Business Spotlight

Early Retirement: Why It Remains A Dream For Many & Ways To Address It

Pravin Budhauliya,Founder & Director,Degree 212 Investment Services & IMF Pvt Limited


Pravin Budhauliya

Retiring early is a dream for many. Afterearly retirement, one can bid goodbye to work-related stress and ailments by finding time to exercise, meditate and eat healthy. This is bound to improve one’s health and consequently quality of life. With no pressure of meeting deadlines, one has the flexibility to decide the pace at which one wishes to lead a well-rounded and balanced life. One can even travel at ease or engage in adventurous activities at leisure without having to worry about age-related physical constraints. 

Another important aspect which an early retirement helps with is in re-establishing a healthy social life. One gets the time to connect with school, college and professional friends. One has the flexibility to meet new and interesting people or work on projects on topics one is passionate about. 


Moreover, an early retirement can be the gateway to explore your talent, passion and abilities. You could even earn generate an income stream by working on your passion projects. This will not only boost your self-esteem and but also overall well-being. Despite these and many more benefits associated with early retirement, one of the predominant reasons for delaying an early retirement is the lack of having sufficient funds to address post-retirement needs. 

Things to be Mindful Of 

When planning for retirement, there are various parameters one has to be mindful about. To begin with, life expectancy has improved over the years thanks to medical advancements. So, one needs to plan for at least a 30-year retirement period. 

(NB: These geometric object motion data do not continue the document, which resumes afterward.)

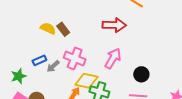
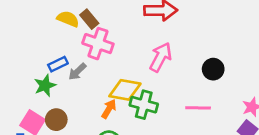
pink cross: (75, 59) -> (98, 44), moved
black circle: (141, 74) -> (213, 69), moved
green star: (19, 76) -> (45, 86), moved

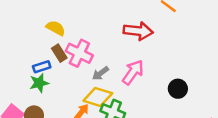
brown rectangle: (89, 19) -> (59, 53), moved
gray arrow: (77, 72) -> (100, 73), moved
green star: (45, 86) -> (39, 83), moved

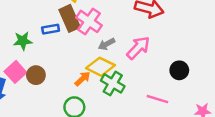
brown rectangle: (59, 53) -> (70, 18), size x1.5
green star: (39, 83) -> (23, 41), moved

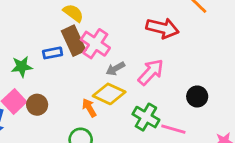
orange arrow: (83, 79) -> (89, 108), turned -77
green cross: (113, 83) -> (146, 117), moved

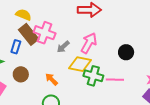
blue rectangle: (53, 53) -> (16, 47), turned -48
yellow diamond: (109, 94) -> (80, 64), moved
brown circle: (37, 105) -> (21, 74), moved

While at it, it is best to pencil in medical inflation at around 15% if not more. For those with kids, education inflation could account for around 5%. Such high levels of inflation are bound to play impact one’s ability to save more for retirement, as one may need to divert funds to meet child’s education expenses or healthcare needs. Another challenge one has to contend with, is the falling interest rates of small savings schemes (which are preferred by senior citizens). This means an individual will need a larger retirement corpus to take care of one’s retirement needs. 

Where We Stand 

Scripbox’s Financial Freedom survey shows that nearly 80% of the respondents are unsure of retirement planning, while 62% began saving for retirement only in their late 30s. This translates into lesser number of saving years which ultimately results in a smaller corpus. Another study by Max Life Insurance found that four out of five people fear they will run out of savings during retirement. But the reality is that individuals even after knowing that one will retire at 58 or 60 tend to procrastinate planning for sunset years assuming there will be an extension available. 

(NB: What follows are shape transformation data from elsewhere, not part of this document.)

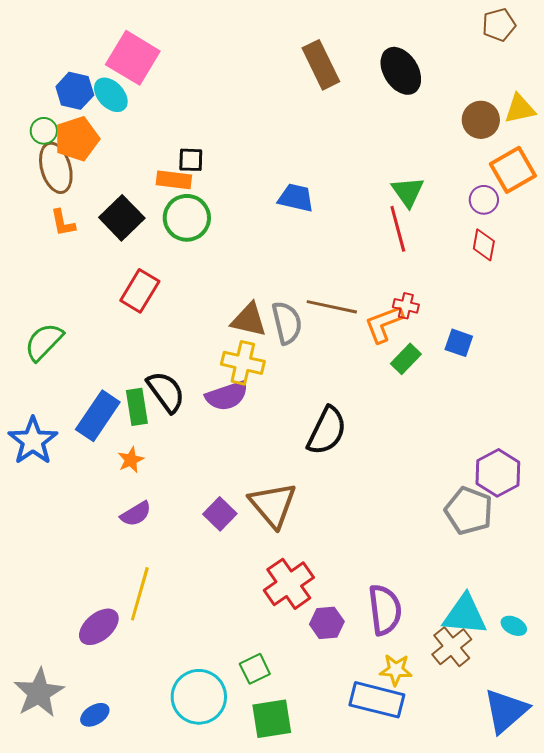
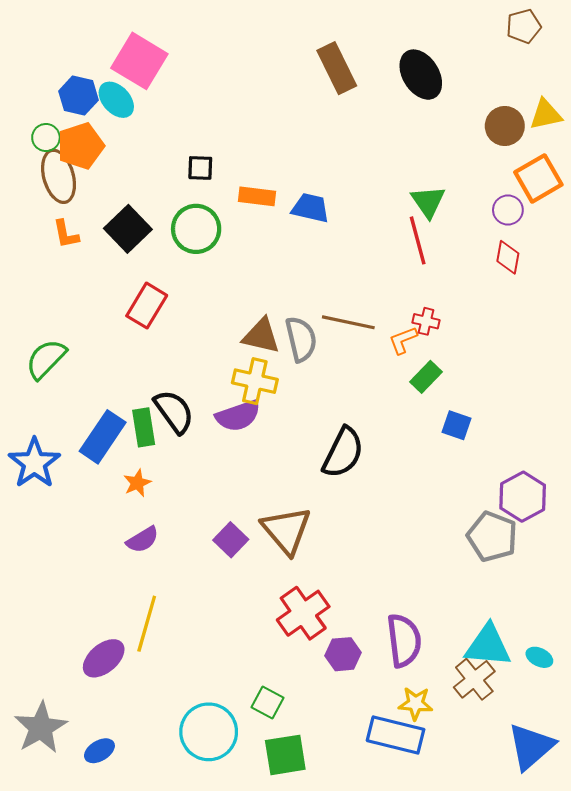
orange rectangle: (174, 180) -> (257, 196), moved
orange L-shape: (384, 324) -> (403, 340), size x0.7
blue square: (459, 343) -> (456, 425), moved
green square: (255, 669) -> (267, 702), turned -36

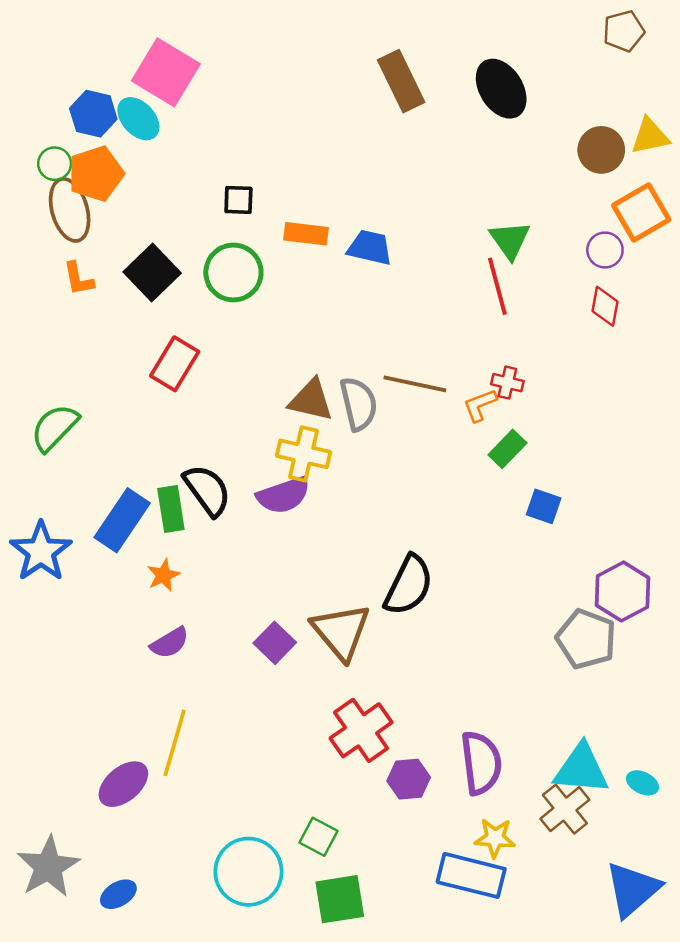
black semicircle: (343, 453) -> (409, 585), moved

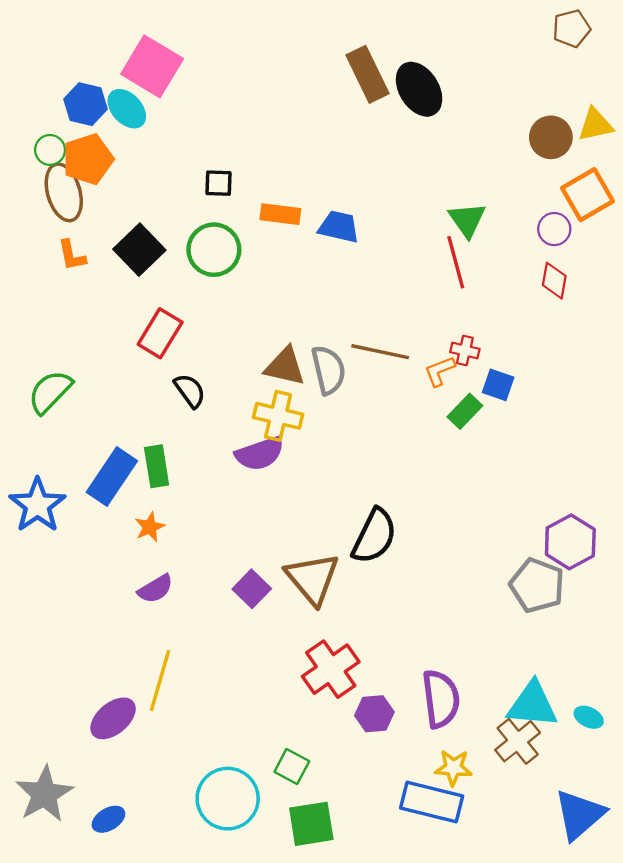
black ellipse: (501, 89) -> (419, 89), moved
black semicircle: (207, 490) -> (190, 391), moved, size x0.7
blue square: (544, 506) -> (498, 385), moved

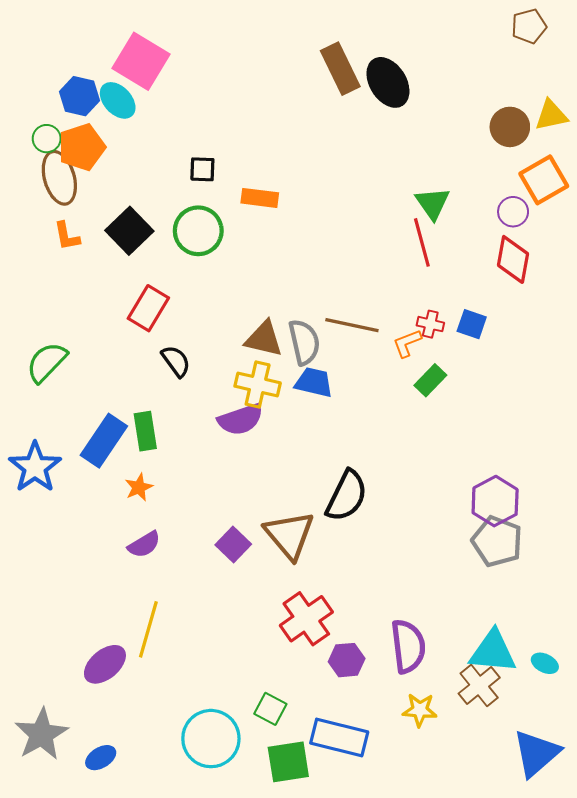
blue trapezoid: (339, 227) -> (314, 382), moved
red diamond: (554, 281) -> (513, 259), size x1.4
blue square: (498, 385) -> (472, 324), moved
purple hexagon: (570, 542) -> (495, 501), moved
blue rectangle: (432, 802) -> (339, 737), moved

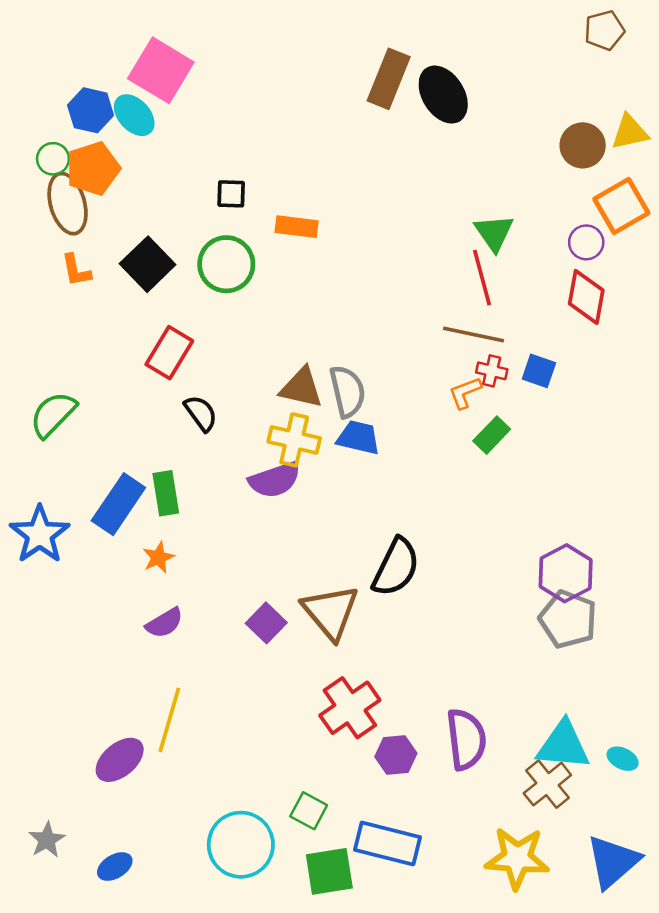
brown rectangle: (340, 69) -> (389, 79), turned 48
brown line: (352, 325) -> (474, 334), moved
yellow star: (420, 710) -> (517, 858), moved, size x1.6
gray star: (41, 734) -> (47, 840), size x0.6

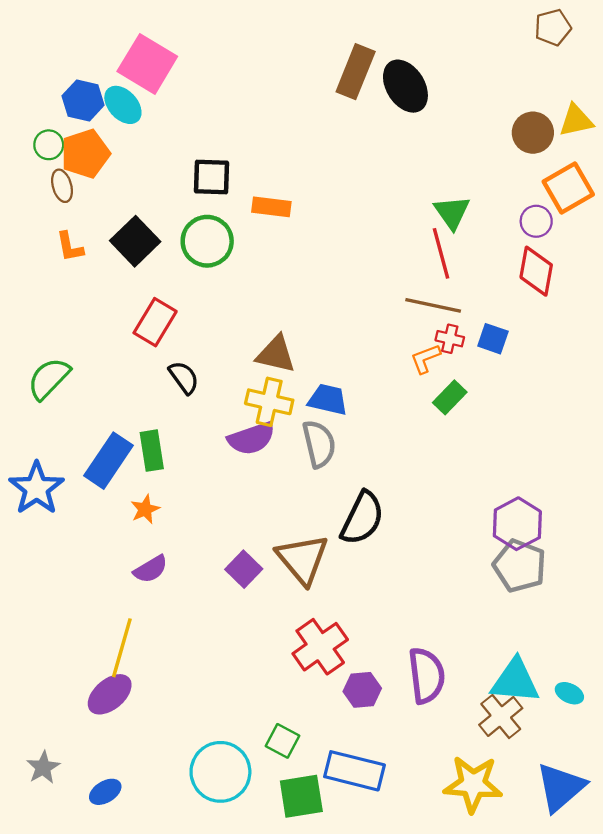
black square: (231, 194) -> (212, 177), size x1.4
brown ellipse: (68, 204) -> (62, 186), size x0.6
gray semicircle: (347, 391) -> (319, 444), moved
yellow line: (169, 720) -> (122, 648), moved

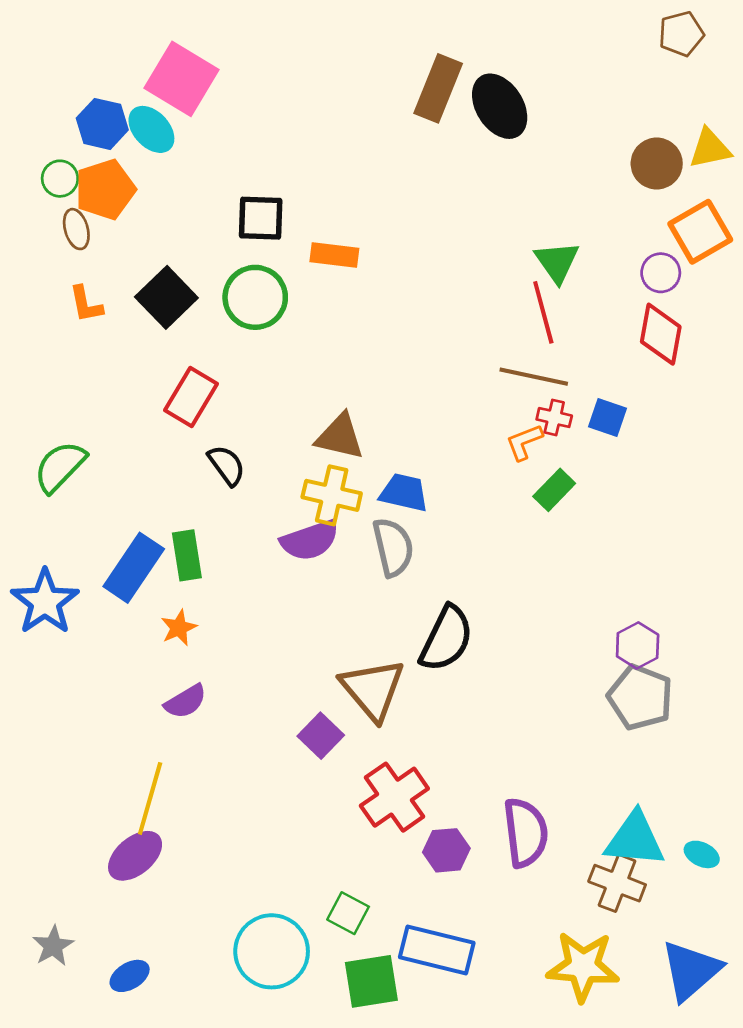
purple hexagon: (517, 524) -> (638, 646), size x0.7
purple square: (244, 569) -> (321, 736), moved
brown cross: (501, 716) -> (617, 883), turned -30

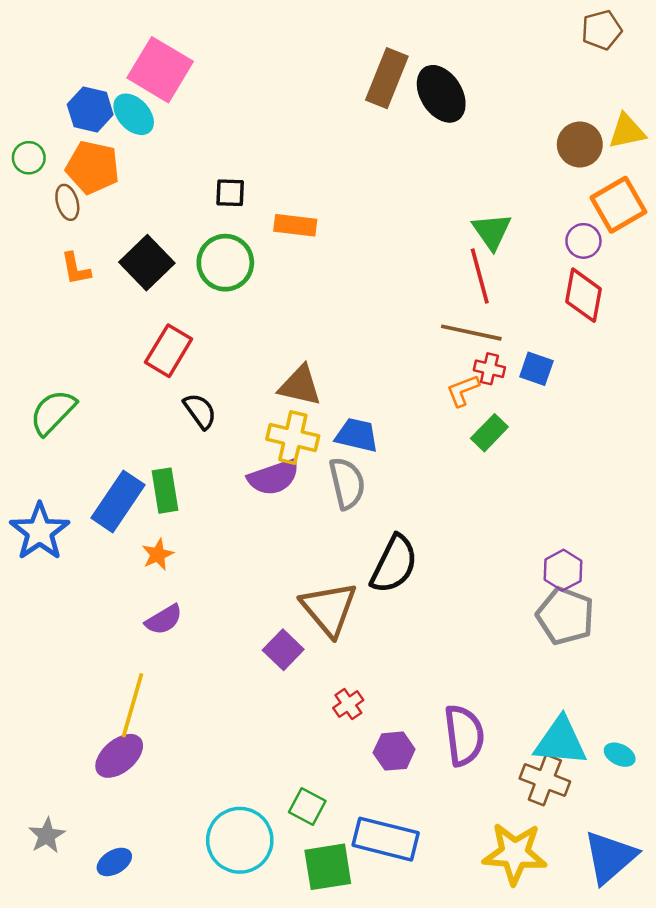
green circle: (60, 179) -> (29, 158), moved
orange pentagon: (105, 189) -> (93, 167), turned 30
black square: (261, 218) -> (230, 193), size x0.7
red cross: (394, 797) -> (348, 704), size x0.5

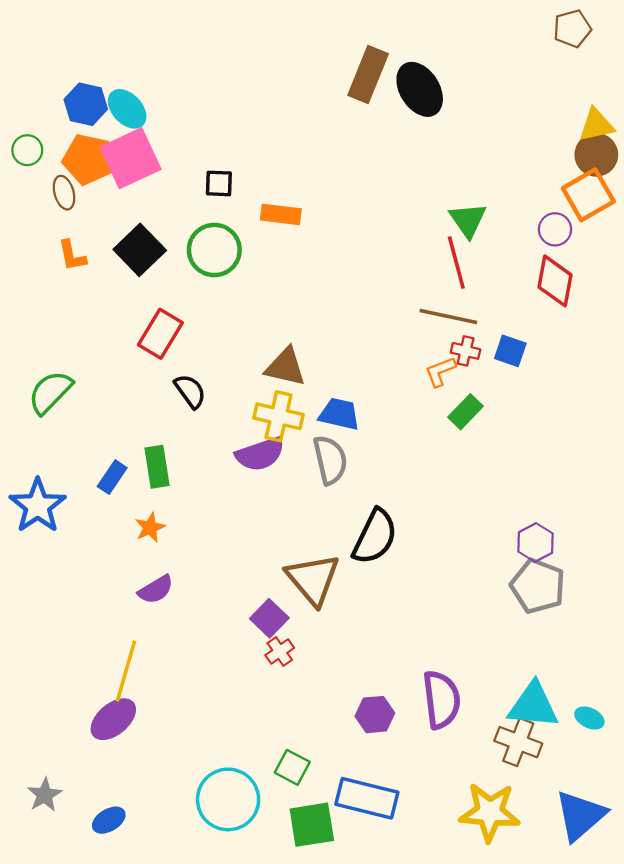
pink square: (160, 70) -> (131, 158), moved, turned 34
brown circle: (580, 144) -> (596, 155), moved
blue rectangle: (118, 501) -> (112, 477), size x0.6
red cross: (348, 704) -> (280, 651), moved

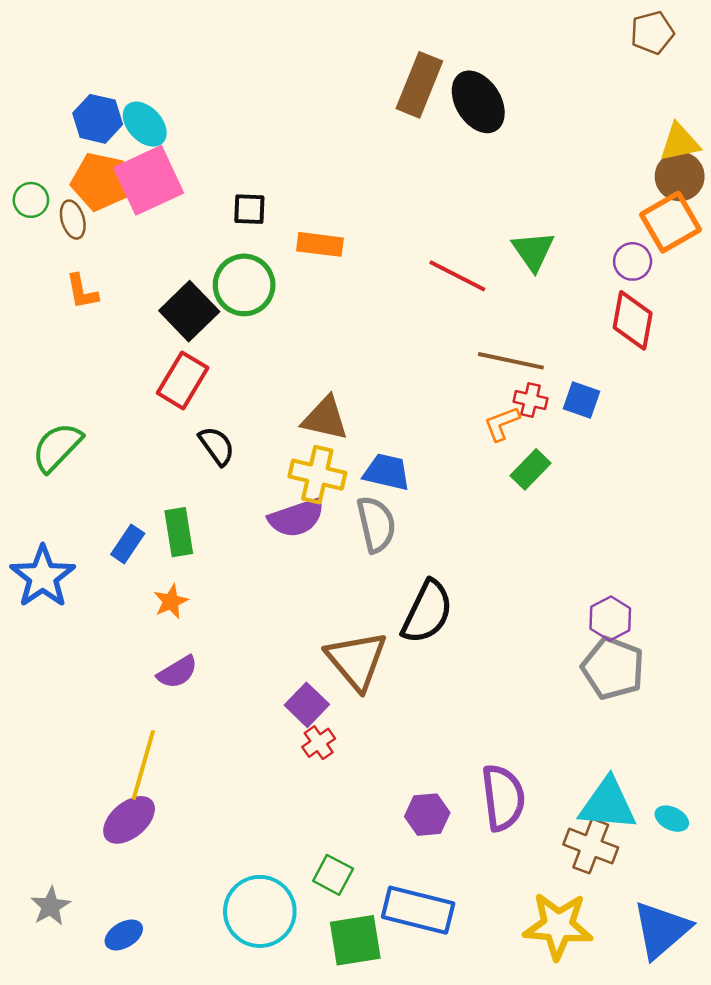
green circle: (27, 150) -> (31, 200), moved
black square: (140, 250) -> (189, 311), moved
red line: (456, 263) -> (457, 276), moved, turned -48

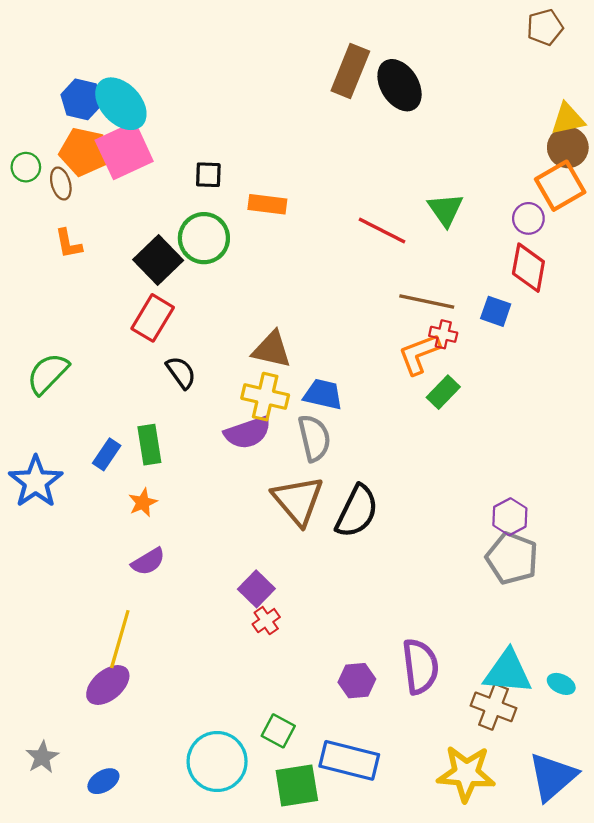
cyan ellipse: (145, 124) -> (121, 104), size x1.4
blue square: (582, 400) -> (496, 311), moved
orange L-shape: (502, 424) -> (419, 354), size x1.4
brown triangle: (357, 660) -> (298, 500), moved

If one starts saving for retirement early on, time is on his/her side for investments to grow and benefit from the power of compounding. Compounding is the interest you earn on your principal sum plus previously accumulated interest or earnings. What is important in retirement planning is starting early, sticking to a solid retirement plan and executing an investment strategy which will aid in reaching your retirement goal within a comfortable time-line. 


Investing for an Early Retirement 

The asset class with the highest return potential over long term is equities. But it is also the asset class with the highest risk. Generally, the earlier you start investing in equities the better it is, as the risk taking ability is higher and investments also tend to benefit from the time spent being invested in the market. This will help in achieving the target corpus amount faster. As one gets closer to retirement, it is advisable to shift from equity to a more conservative strategy such as hybrid or debt. 

For one’s retirement needs, there are a variety of mutual fund offerings available which one can rely on to build the corpus required. A smart mix of asset classes or dynamically managed asset allocation schemes can be considered apart from investing in equity oriented schemes. If you are unsure how to proceed, then it is best to consult a financial advisor who can guide you through the process.  


To conclude, retirement is a non-negotiable reality. It is best to assign due weightage to retirement planning as early as possible to live a financially secured life.